The climate is changing, and heatwaves are becoming more common and intense as a result. For the Great Barrier Reef, the world’s largest structure of living tissue, the consequences are clear. The reef suffered its third mass coral bleaching event in five years in 2020, caused by prolonged periods with high water temperatures. Conservation scientists recently downgraded the ecosystem’s condition to “critical”.

You might expect mobile animals like fish to fare better, but their body temperatures closely match that of the surrounding water. Fish can of course swim and escape high temperatures to an extent – and many species have shifted their ranges poleward or into deeper, cooler waters. But migration isn’t always possible. Freshwater fish, for instance, are restricted to their native rivers or lakes. Their ability to adapt to high temperatures may decide whether or not they endure.

Whether an organism does survive a heatwave may depend on its upper thermal tolerance – the temperature at which the organism can no longer function. Some fish populations are already living in water close to their temperature limits and so only have a small margin of additional warming they can safely tolerate. As heatwaves become more extreme and maximum temperatures increase, those species that cannot evolve fast enough to tolerate them may go extinct.

In a recent study, colleagues at the Norwegian University of Science and Technology and I measured the evolution of thermal tolerance using a wild population of zebrafish. Working in a lab, we selectively bred fish which excelled at resisting high temperatures. Over six generations we selected more than 20,000 of these zebrafish in an experiment lasting three years.

Climate change is outpacing evolution

Zebrafish are the lab rats of the aquatic world, but in the wild, they can be found in shallow ponds and streams in South Asia, at temperatures very close to their thermal limits. Shallow water can heat up rapidly during heatwaves, so zebrafish are an ideal species to help us understand whether evolution will keep up with rising temperatures.

Panorama of a shallow mountain stream in the Indian jungle.
Zebrafish live in shallow freshwater habitats which can overheat quickly. Mr. Tempter/Shutterstock

After breeding zebrafish with the highest levels of thermal tolerance for six generations, we found that this upper limit increased by 0.04°C with each new generation. It’s encouraging that species can evolve this ability, but the rate of change is likely to be too slow for most fishes. And while evolution helped make this species more tolerant of higher temperatures over time, it hindered how well the fish could acclimate.

Acclimation is how animals exposed to environmental change adjust their physiology to cope better in the new conditions. In our experiment, one group of fish acclimated to raised temperatures over two weeks, allowing their thermal tolerance to increase. Acclimation occurs within individuals, while evolution occurs across generations.

But zebrafish cannot keep raising their thermal tolerance infinitely. We found that fish which had evolved to raise their upper thermal tolerance could only acclimate to a smaller amount of further warming. Eventually, their physiology will probably reach a temperature ceiling which they’re unable to overcome, either by evolving or acclimating, making death likely. Zebrafish in their native habitats in India will struggle to keep increasing their tolerance to match the projected rate of warming.

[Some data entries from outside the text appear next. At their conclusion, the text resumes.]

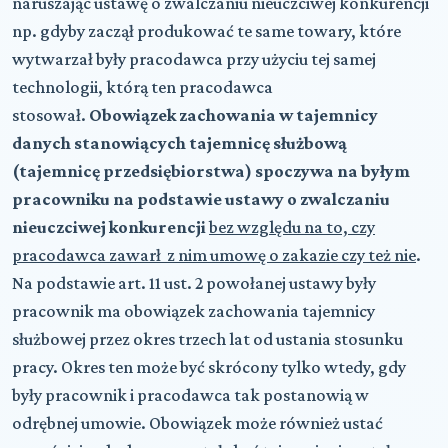
naruszając ustawę o zwalczaniu nieuczciwej konkurencji
np. gdyby zaczął produkować te same towary, które
wytwarzał były pracodawca przy użyciu tej samej
technologii, którą ten pracodawca
stosował.
Obowiązek zachowania w tajemnicy
danych stanowiących tajemnicę służbową
(tajemnicę przedsiębiorstwa) spoczywa na byłym
pracowniku na podstawie ustawy o zwalczaniu
nieuczciwej konkurencji
bez względu na to, czy
pracodawca zawarł z nim umowę o zakazie czy też nie
.
Na podstawie art. 11 ust. 2 powołanej ustawy były
pracownik ma obowiązek zachowania tajemnicy
służbowej przez okres trzech lat od ustania stosunku
pracy. Okres ten może być skrócony tylko wtedy, gdy
były pracownik i pracodawca tak postanowią w
odrębnej umowie. Obowiązek może również ustać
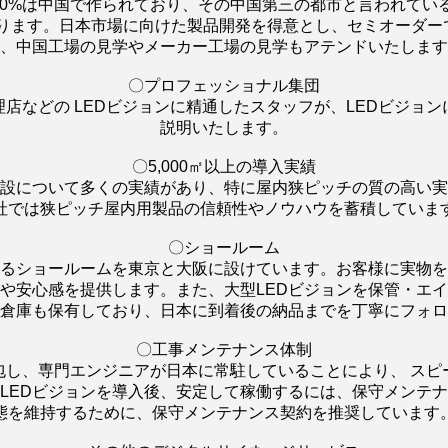
80%は中国で作られており、その中国第三の都市と言われてい
あります。日本市場に向けた製品開発を得意とし、セミオーダー
、中国工場の見学やメーカー工場の見学もアテンドいたします
〇プロフェッショナル集団
店などの LEDビジョンに精通したスタッフが、LEDビジョ
説明いたします。
〇5,000㎡以上の導入実績
常設について多くの実績があり、特に屋内狭ピッチの質の高い
社では狭ピッチ屋内用製品の信頼性やノウハウを蓄積していま
〇ショールーム
るショールームを東京と大阪に設けています。お客様に実物を
や安心感を提供します。また、大型LEDビジョンを保管・エ
倉庫も保有しており、日本に到着後の納品までを丁寧にフォロ
〇工事メンテナンス体制
包し、専門エンジニアが日本に常駐していることにより、 スピ
LEDビジョンを導入後、安定して稼働するには、保守メンテ
態を維持するために、保守メンテナンス契約を推奨しています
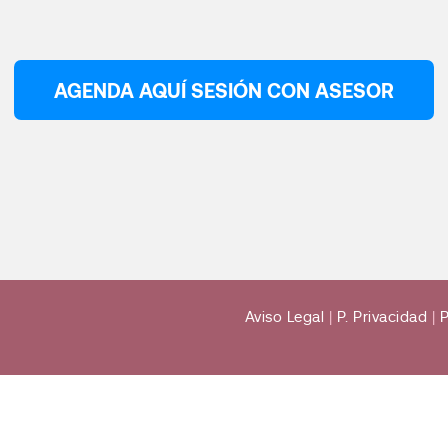
AGENDA AQUÍ SESIÓN CON ASESOR
Aviso Legal
|
P. Privacidad
|
P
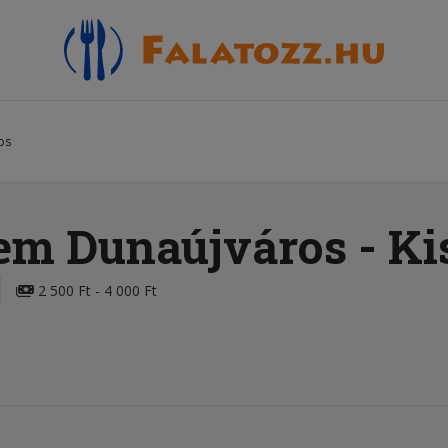
os
rem Dunaújváros
- Ki
2 500 Ft - 4 000 Ft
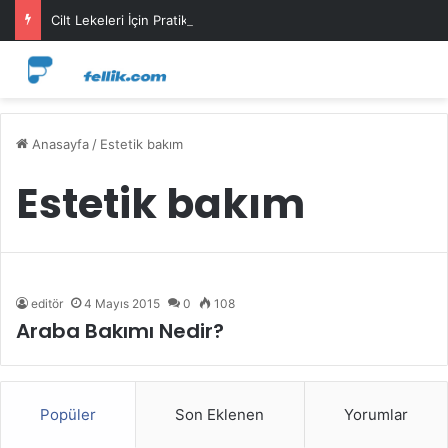
Cilt Lekeleri İçin Pratik Maske Önerileri
Anasayfa
/
Estetik bakım
Estetik bakım
editör
4 Mayıs 2015
0
108
Araba Bakımı Nedir?
Popüler
Son Eklenen
Yorumlar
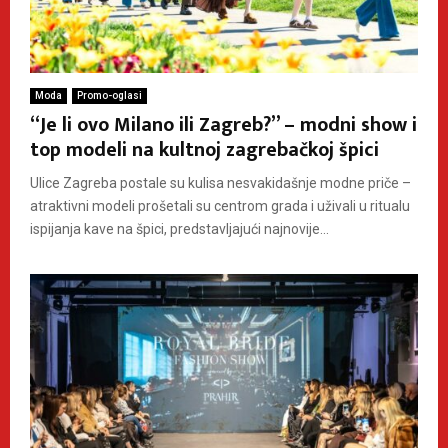
Moda
Promo-oglasi
“Je li ovo Milano ili Zagreb?” – modni show i
top modeli na kultnoj zagrebačkoj špici
Ulice Zagreba postale su kulisa nesvakidašnje modne priče –
atraktivni modeli prošetali su centrom grada i uživali u ritualu
ispijanja kave na špici, predstavljajući najnovije...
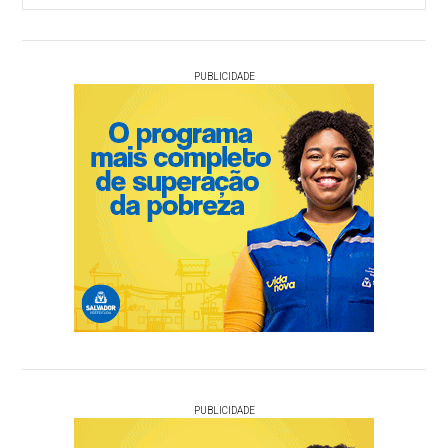
PUBLICIDADE
PUBLICIDADE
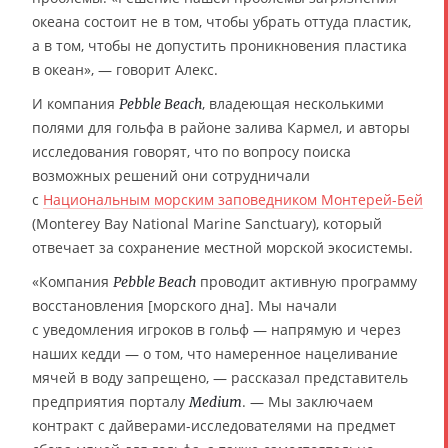
океана состоит не в том, чтобы убрать оттуда пластик,
а в том, чтобы не допустить проникновения пластика
в океан», — говорит Алекс.
И компания
, владеющая несколькими
Pebble Beach
полями для гольфа в районе залива Кармел, и авторы
исследования говорят, что по вопросу поиска
возможных решений они сотрудничали
с
Национальным морским заповедником Монтерей-Бей
(Monterey Bay National Marine Sanctuary), который
отвечает за сохранение местной морской экосистемы.
«Компания
проводит активную программу
Pebble Beach
восстановления [морского дна]. Мы начали
с уведомления игроков в гольф — напрямую и через
наших кедди — о том, что намеренное нацеливание
мячей в воду запрещено, — рассказал представитель
предприятия порталу
. — Мы заключаем
Medium
контракт с дайверами-исследователями на предмет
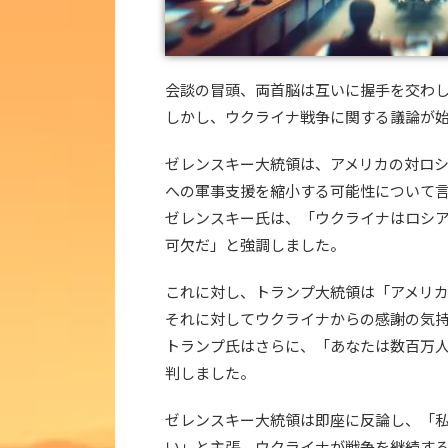
会談の冒頭、両首脳は互いに握手を交わ
しかし、ウクライナ戦争に関する議論が
ゼレンスキー大統領は、アメリカの対ロ
への軍事支援を縮小する可能性について
ゼレンスキー氏は、「ウクライナはロシ
可欠だ」と強調しました。
これに対し、トランプ大統領は「アメリ
それに対してウクライナからの感謝の気
トランプ氏はさらに、「あなたは数百万
判しました。
ゼレンスキー大統領は即座に反論し、「
い」と主張。ウクライナが戦争を継続す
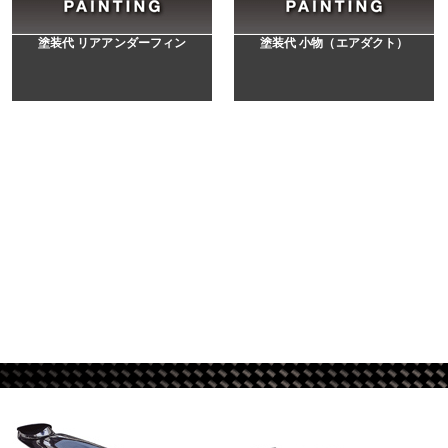
塗装代 リアアンダーフィン
塗装代 小物（エアダクト）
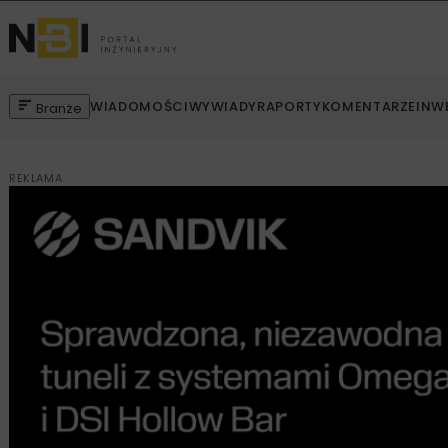
WIADOMOŚCI
WYWIADY
RAPORTY
KOMENTARZE
INW
Branże
REKLAMA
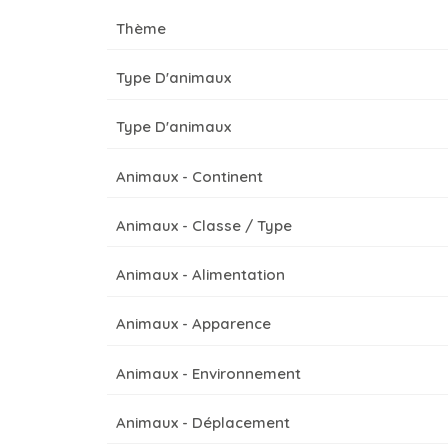
Thème
Type D'animaux
Type D'animaux
Animaux - Continent
Animaux - Classe / Type
Animaux - Alimentation
Animaux - Apparence
Animaux - Environnement
Animaux - Déplacement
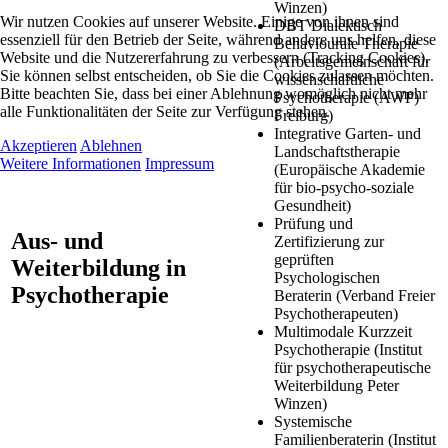
Winzen)
Wir nutzen Cookies auf unserer Website. Einige von ihnen sind
DBT Dialektisch
essenziell für den Betrieb der Seite, während andere uns helfen, diese
Behaviourale Therapie
Website und die Nutzererfahrung zu verbessern (Tracking Cookies).
(Arbeitsgemeinschaft für
Sie können selbst entscheiden, ob Sie die Cookies zulassen möchten.
wissenschaftliche
Bitte beachten Sie, dass bei einer Ablehnung womöglich nicht mehr
Psychotherapie (AWP)
alle Funktionalitäten der Seite zur Verfügung stehen.
Freiburg)
Integrative Garten- und
Akzeptieren
Ablehnen
Landschaftstherapie
Weitere Informationen
Impressum
(Europäische Akademie
für bio-psycho-soziale
Gesundheit)
Prüfung und
Aus- und
Zertifizierung zur
geprüften
Weiterbildung in
Psychologischen
Psychotherapie
Beraterin (Verband Freier
Psychotherapeuten)
Multimodale Kurzzeit
Psychotherapie (Institut
für psychotherapeutische
Weiterbildung Peter
Winzen)
Systemische
Familienberaterin (Institut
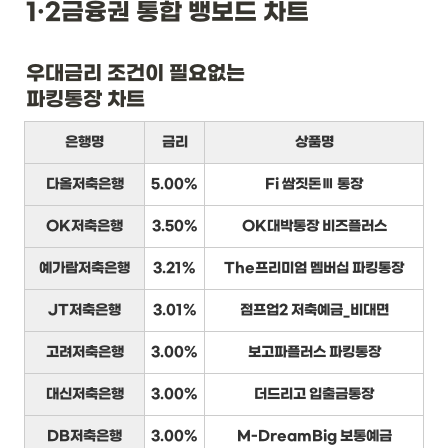
1·2금융권 통합 뱅보드 차트
우대금리 조건이 필요없는

파킹통장 차트
은행명
금리
상품명
다올저축은행
5.00%
Fi 쌈짓돈Ⅲ 통장
OK저축은행
3.50%
OK대박통장 비즈플러스
예가람저축은행
3.21%
The프리미엄 멤버십 파킹통장
JT저축은행
3.01%
점프업2 저축예금_비대면
고려저축은행
3.00%
보고파플러스 파킹통장
대신저축은행
3.00%
더드리고 입출금통장
DB저축은행
3.00%
M-DreamBig 보통예금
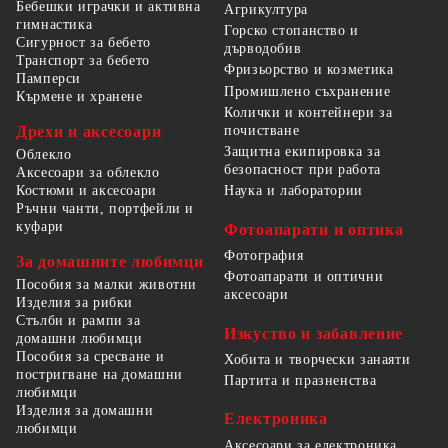
Бебешки играчки и активна
Агрикултура
гимнастика
Горско стопанство и
Сигурност за бебето
дърводобив
Транспорт за бебето
Фризьорство и козметика
Памперси
Промишлено съхранение
Кърмене и хранене
Колички и контейнери за
Дрехи и аксесоари
почистване
Защитна екипировка за
Облекло
безопасност при работа
Аксесоари за облекло
Костюми и аксесоари
Наука и лаборатории
Ръчни чанти, портфейли и
куфари
Фотоапарати и оптика
Фотография
За домашните любимци
Фотоапарати и оптични
Пособия за малки животни
аксесоари
Изделия за рибки
Стълби и рампи за
Изкуство и забавление
домашни любимци
Пособия за сресване и
Хобита и творчески занаяти
постригване на домашни
Партита и празненства
любимци
Изделия за домашни
Електроника
любимци
Аксесоари за електроника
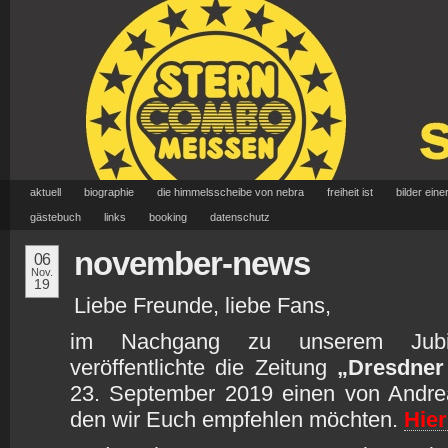
aktuell
biographie
die himmelsscheibe von nebra
freiheit ist
bilder eine
gästebuch
links
booking
datenschutz
november-news
06
Nov.
19
Liebe Freunde, liebe Fans,
im Nachgang zu unserem Jubil
veröffentlichte die Zeitung
„Dresdner
23. September 2019 einen von Andrea
den wir Euch empfehlen möchten.
Hier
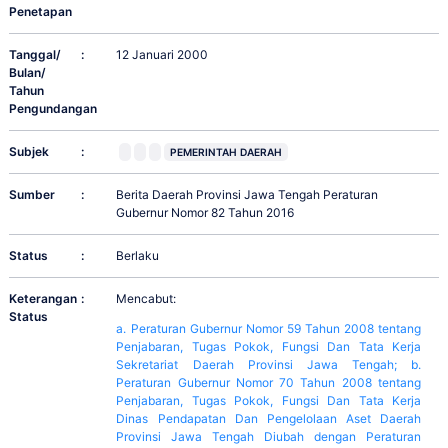
Penetapan
Tanggal/
:
12 Januari 2000
Bulan/
Tahun
Pengundangan
Subjek
:
PEMERINTAH DAERAH
Sumber
:
Berita Daerah Provinsi Jawa Tengah Peraturan
Gubernur Nomor 82 Tahun 2016
Status
:
Berlaku
Keterangan
:
Mencabut:
Status
a. Peraturan Gubernur Nomor 59 Tahun 2008 tentang
Penjabaran, Tugas Pokok, Fungsi Dan Tata Kerja
Sekretariat Daerah Provinsi Jawa Tengah; b.
Peraturan Gubernur Nomor 70 Tahun 2008 tentang
Penjabaran, Tugas Pokok, Fungsi Dan Tata Kerja
Dinas Pendapatan Dan Pengelolaan Aset Daerah
Provinsi Jawa Tengah Diubah dengan Peraturan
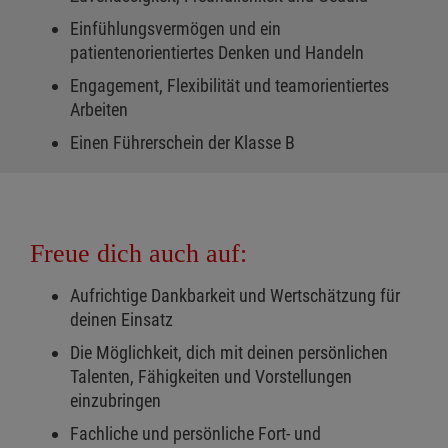
Einfühlungsvermögen und ein
patientenorientiertes Denken und Handeln
Engagement, Flexibilität und teamorientiertes
Arbeiten
Einen Führerschein der Klasse B
Freue dich auch auf:
Aufrichtige Dankbarkeit und Wertschätzung für
deinen Einsatz
Die Möglichkeit, dich mit deinen persönlichen
Talenten, Fähigkeiten und Vorstellungen
einzubringen
Fachliche und persönliche Fort- und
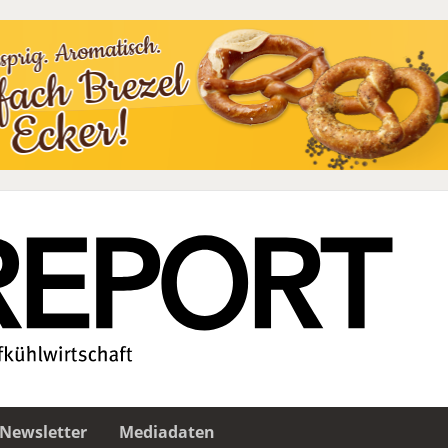
Newsletter
Mediadaten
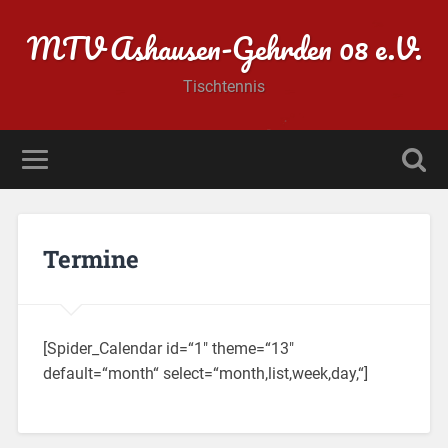
MTV Ashausen-Gehrden 08 e.V.
Tischtennis
Termine
[Spider_Calendar id=“1″ theme=“13″
default=“month“ select=“month,list,week,day,“]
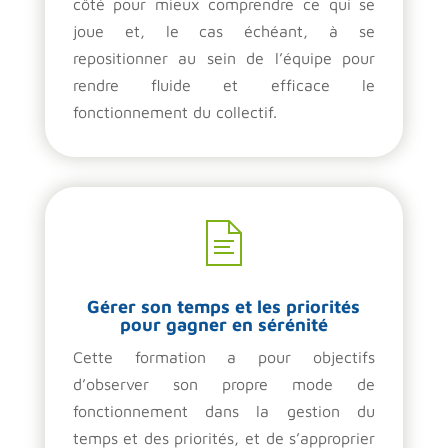
côté pour mieux comprendre ce qui se
joue et, le cas échéant, à se
repositionner au sein de l’équipe pour
rendre fluide et efficace le
fonctionnement du collectif.
Gérer son temps et les priorités
pour gagner en sérénité
Cette formation a pour objectifs
d’observer son propre mode de
fonctionnement dans la gestion du
temps et des priorités, et de s’approprier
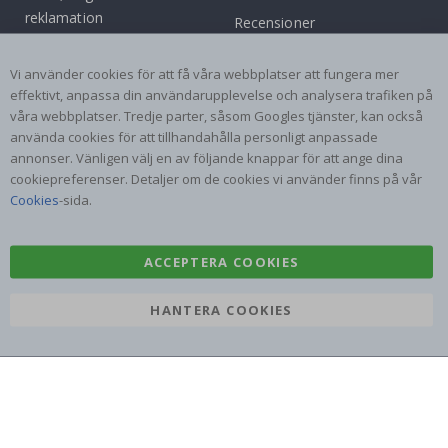
reklamation
Recensioner
Villkor
Instruktioner
Vi använder cookies för att få våra webbplatser att fungera mer
Inspiration
effektivt, anpassa din användarupplevelse och analysera trafiken på
våra webbplatser. Tredje parter, såsom Googles tjänster, kan också
Populära Kategorier
använda cookies för att tillhandahålla personligt anpassade
Namnlappar
Väggdekor
annonser. Vänligen välj en av följande knappar för att ange dina
cookiepreferenser. Detaljer om de cookies vi använder finns på vår
Kakeldekor
Posters
Cookies
-sida.
Klistermärken
Dekorplast
ACCEPTERA COOKIES
HANTERA COOKIES
Namly Design AB
|
ORG: 559216-9097
Terminalgatan 9, 23261 Arlöv, Sverige
|
info@namly.se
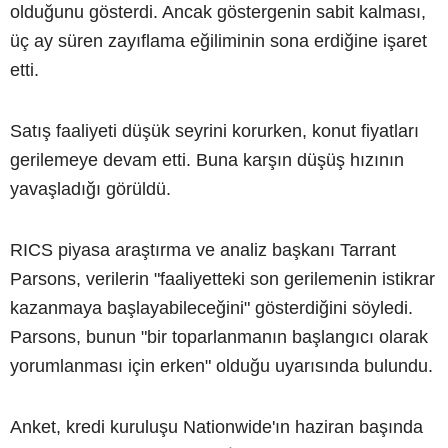
olduğunu gösterdi. Ancak göstergenin sabit kalması,
üç ay süren zayıflama eğiliminin sona erdiğine işaret
etti.
Satış faaliyeti düşük seyrini korurken, konut fiyatları
gerilemeye devam etti. Buna karşın düşüş hızının
yavaşladığı görüldü.
RICS piyasa araştırma ve analiz başkanı Tarrant
Parsons, verilerin "faaliyetteki son gerilemenin istikrar
kazanmaya başlayabileceğini" gösterdiğini söyledi.
Parsons, bunun "bir toparlanmanın başlangıcı olarak
yorumlanması için erken" olduğu uyarısında bulundu.
Anket, kredi kuruluşu Nationwide'ın haziran başında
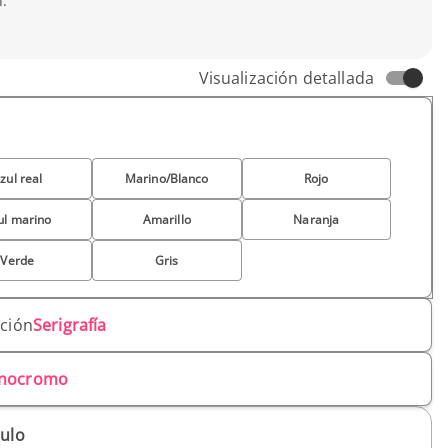
.
Visualización detallada
zul real
Marino/Blanco
Rojo
ul marino
Amarillo
Naranja
Verde
Gris
ación
Serigrafía
nocromo
culo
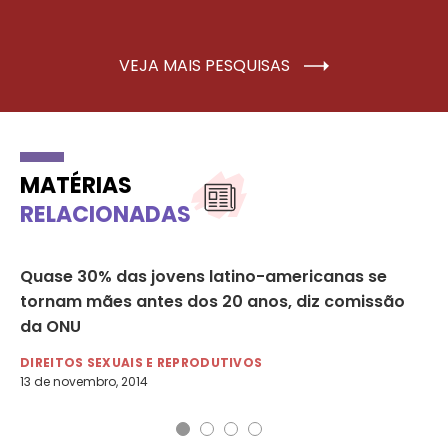
VEJA MAIS PESQUISAS
MATÉRIAS
RELACIONADAS
 à
Quase 30% das jovens latino-americanas se
Ve
tornam mães antes dos 20 anos, diz comissão
na
da ONU
DI
17 
DIREITOS SEXUAIS E REPRODUTIVOS
13 de novembro, 2014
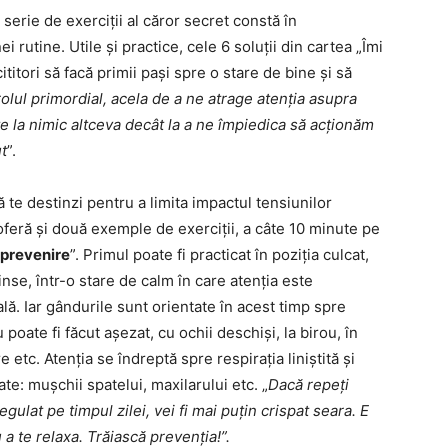
rie de exerciții al căror secret constă în
 rutine. Utile și practice, cele 6 soluții din cartea „Îmi
ititori să facă primii pași spre o stare de bine și să
rolul primordial, acela de a ne atrage atenția asupra
 la nimic altceva decât la a ne împiedica să acționăm
ut
”.
 te destinzi pentru a limita impactul tensiunilor
 oferă și două exemple de exerciții, a câte 10 minute pe
 prevenire
”. Primul poate fi practicat în poziția culcat,
tinse, într-o stare de calm în care atenția este
lă. Iar gândurile sunt orientate în acest timp spre
 poate fi făcut așezat, cu ochii deschiși, la birou, în
 etc. Atenția se îndreptă spre respirația liniștită și
e: mușchii spatelui, maxilarului etc. „
Dacă repeți
gulat pe timpul zilei, vei fi mai puțin crispat seara. E
u a te relaxa. Trăiască prevenția!”.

It’s possible that other tropical species living close to their thermal limits will face a similar situation, and be especially vulnerable to climate change. Temperatures are already exceeding these limits for certain species. Mass deaths following heatwaves have been reported not only for fish, but also in warm-blooded animals such as tropical birds and bats.

Climate change is likely outpacing evolution for many tropical species. Unless we dramatically reduce greenhouse gas emissions, it’s possible that many populations will become extinct over the coming decades.